### [Problem to solve]
Exactly the lines from the line that has "Transport g" through the final line below are to be retyped, and the pictures are not.

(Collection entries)
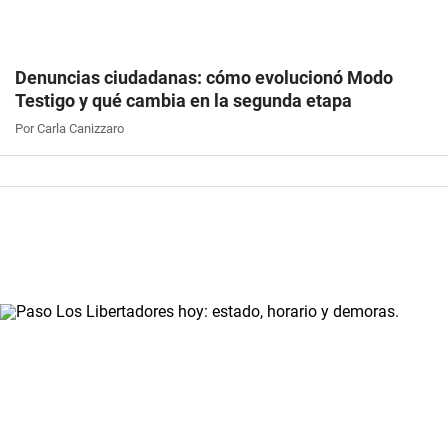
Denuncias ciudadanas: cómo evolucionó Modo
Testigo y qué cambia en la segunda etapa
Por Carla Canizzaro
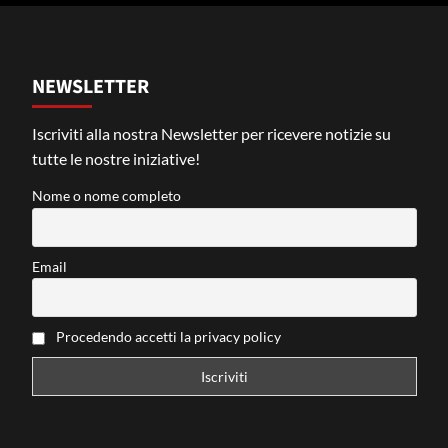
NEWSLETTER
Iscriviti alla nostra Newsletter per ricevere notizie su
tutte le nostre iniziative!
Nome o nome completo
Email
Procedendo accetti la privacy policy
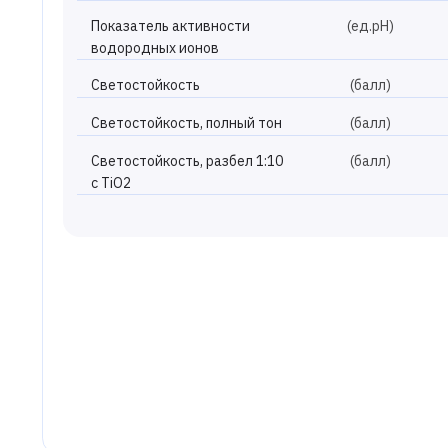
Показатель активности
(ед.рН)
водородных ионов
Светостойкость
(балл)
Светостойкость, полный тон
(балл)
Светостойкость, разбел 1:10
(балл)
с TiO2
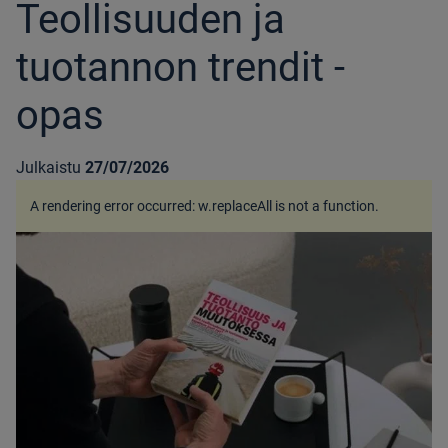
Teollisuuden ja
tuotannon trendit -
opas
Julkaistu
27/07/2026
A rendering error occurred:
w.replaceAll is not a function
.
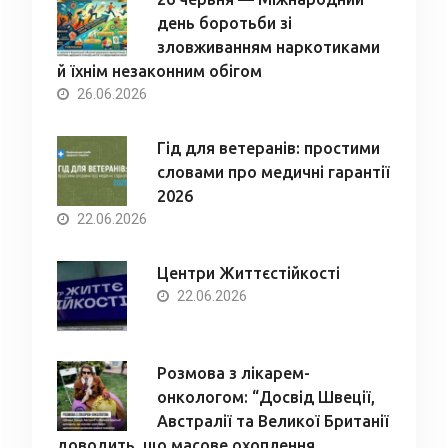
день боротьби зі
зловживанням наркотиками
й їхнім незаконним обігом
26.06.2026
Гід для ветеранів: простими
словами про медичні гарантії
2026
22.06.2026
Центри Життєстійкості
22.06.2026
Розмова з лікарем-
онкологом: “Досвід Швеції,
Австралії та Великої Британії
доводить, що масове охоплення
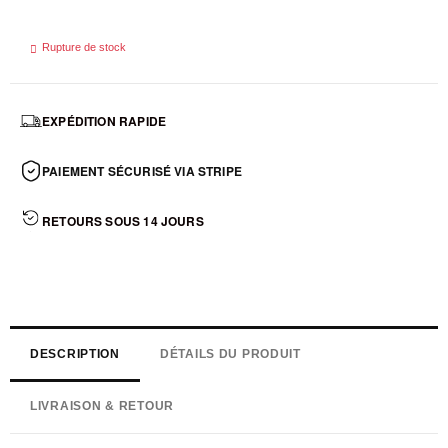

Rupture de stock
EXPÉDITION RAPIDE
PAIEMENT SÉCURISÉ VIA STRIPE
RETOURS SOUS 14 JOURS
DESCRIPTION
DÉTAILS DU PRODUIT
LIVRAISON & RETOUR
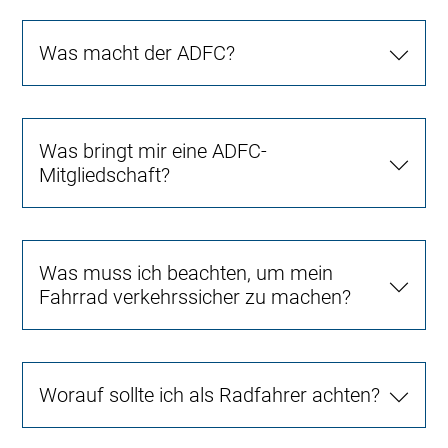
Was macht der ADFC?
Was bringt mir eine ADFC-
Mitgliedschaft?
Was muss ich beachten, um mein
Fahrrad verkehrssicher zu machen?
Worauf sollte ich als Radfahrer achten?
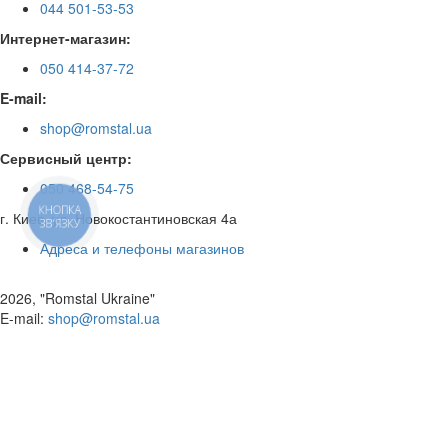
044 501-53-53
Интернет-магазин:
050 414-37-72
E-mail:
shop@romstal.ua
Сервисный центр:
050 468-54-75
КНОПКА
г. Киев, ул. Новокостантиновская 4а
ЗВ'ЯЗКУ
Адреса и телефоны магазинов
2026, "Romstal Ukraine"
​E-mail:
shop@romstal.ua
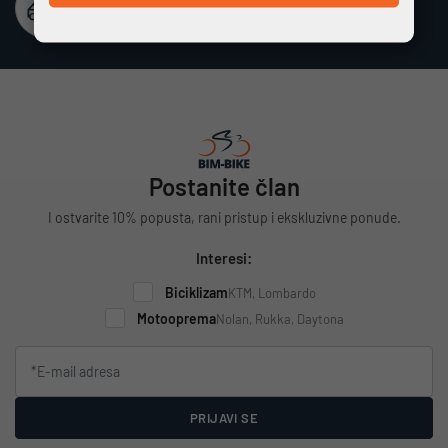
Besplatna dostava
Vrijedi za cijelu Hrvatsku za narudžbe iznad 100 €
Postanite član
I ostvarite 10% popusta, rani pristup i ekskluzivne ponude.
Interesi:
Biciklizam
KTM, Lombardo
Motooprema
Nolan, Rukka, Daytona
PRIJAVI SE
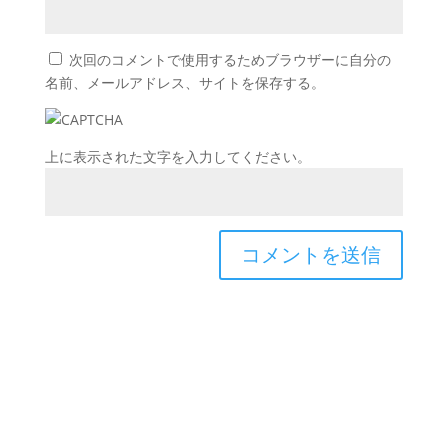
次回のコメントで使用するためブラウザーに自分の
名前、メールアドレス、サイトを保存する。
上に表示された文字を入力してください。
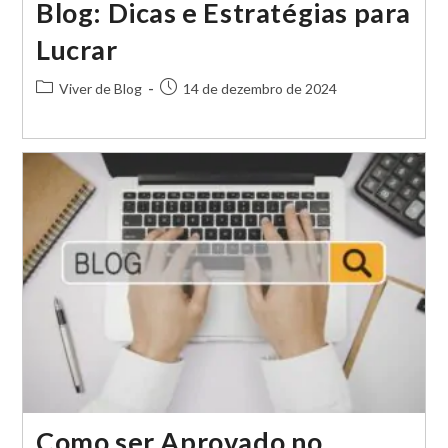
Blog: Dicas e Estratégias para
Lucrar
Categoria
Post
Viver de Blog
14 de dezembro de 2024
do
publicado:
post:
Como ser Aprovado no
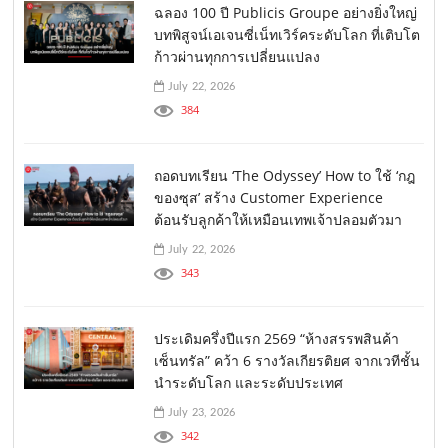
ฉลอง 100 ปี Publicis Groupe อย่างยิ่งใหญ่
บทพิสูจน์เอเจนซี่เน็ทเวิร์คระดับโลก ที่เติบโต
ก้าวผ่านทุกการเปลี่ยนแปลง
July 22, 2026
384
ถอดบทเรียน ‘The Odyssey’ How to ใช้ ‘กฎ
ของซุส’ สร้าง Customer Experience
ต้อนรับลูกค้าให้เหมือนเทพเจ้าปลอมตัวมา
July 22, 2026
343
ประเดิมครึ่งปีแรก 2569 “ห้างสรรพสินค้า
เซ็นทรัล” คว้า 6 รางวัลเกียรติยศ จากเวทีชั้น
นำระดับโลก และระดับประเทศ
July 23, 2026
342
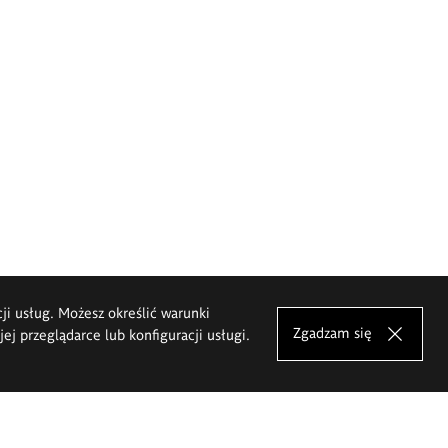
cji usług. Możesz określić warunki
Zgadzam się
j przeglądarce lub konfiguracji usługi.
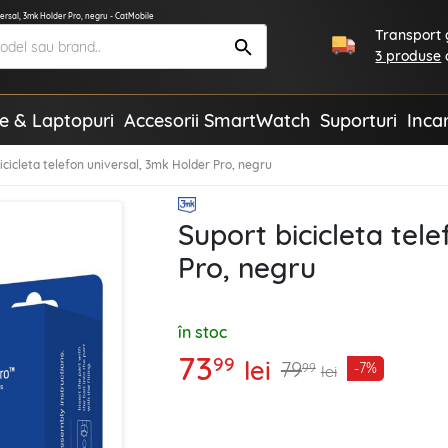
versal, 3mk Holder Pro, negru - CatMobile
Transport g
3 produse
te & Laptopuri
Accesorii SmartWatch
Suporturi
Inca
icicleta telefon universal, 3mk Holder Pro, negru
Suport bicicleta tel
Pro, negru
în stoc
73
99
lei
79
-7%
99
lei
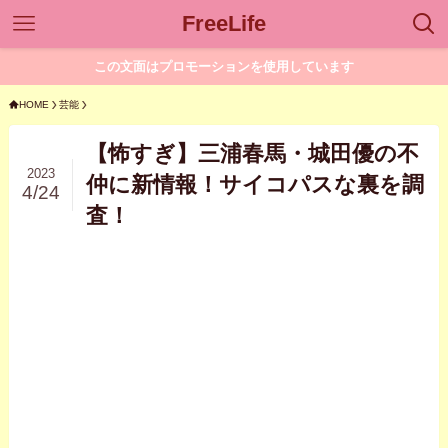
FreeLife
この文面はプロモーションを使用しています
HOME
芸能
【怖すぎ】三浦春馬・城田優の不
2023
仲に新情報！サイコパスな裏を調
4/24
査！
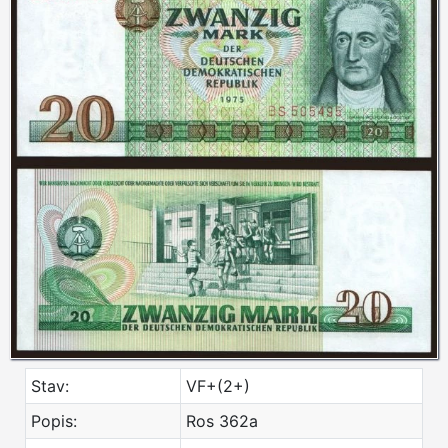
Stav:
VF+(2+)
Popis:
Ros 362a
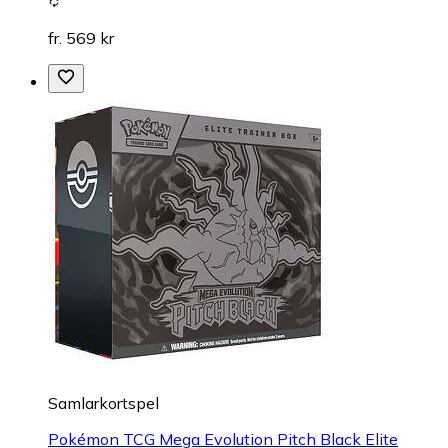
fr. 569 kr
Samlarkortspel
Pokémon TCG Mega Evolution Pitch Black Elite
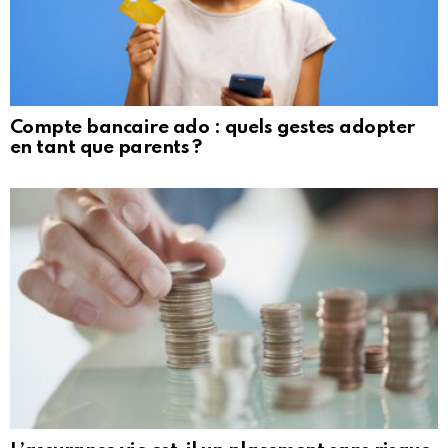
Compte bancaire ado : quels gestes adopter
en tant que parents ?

### [Exercise output]
Transport g
3 produse
te & Laptopuri
Accesorii SmartWatch
Suporturi
Inca
icicleta telefon universal, 3mk Holder Pro, negru
Suport bicicleta tel
Pro, negru
în stoc
73
99
lei
79
-7%
99
lei
FreeLife
この文面はプロモーションを使用しています
HOME
芸能
【怖すぎ】三浦春馬・城田優の不
2023
仲に新情報！サイコパスな裏を調
4/24
査！
Stav:
VF+(2+)
Popis:
Ros 362a
fr. 569 kr
Samlarkortspel
Pokémon TCG Mega Evolution Pitch Black Elite
Compte bancaire ado : quels gestes adopter
en tant que parents ?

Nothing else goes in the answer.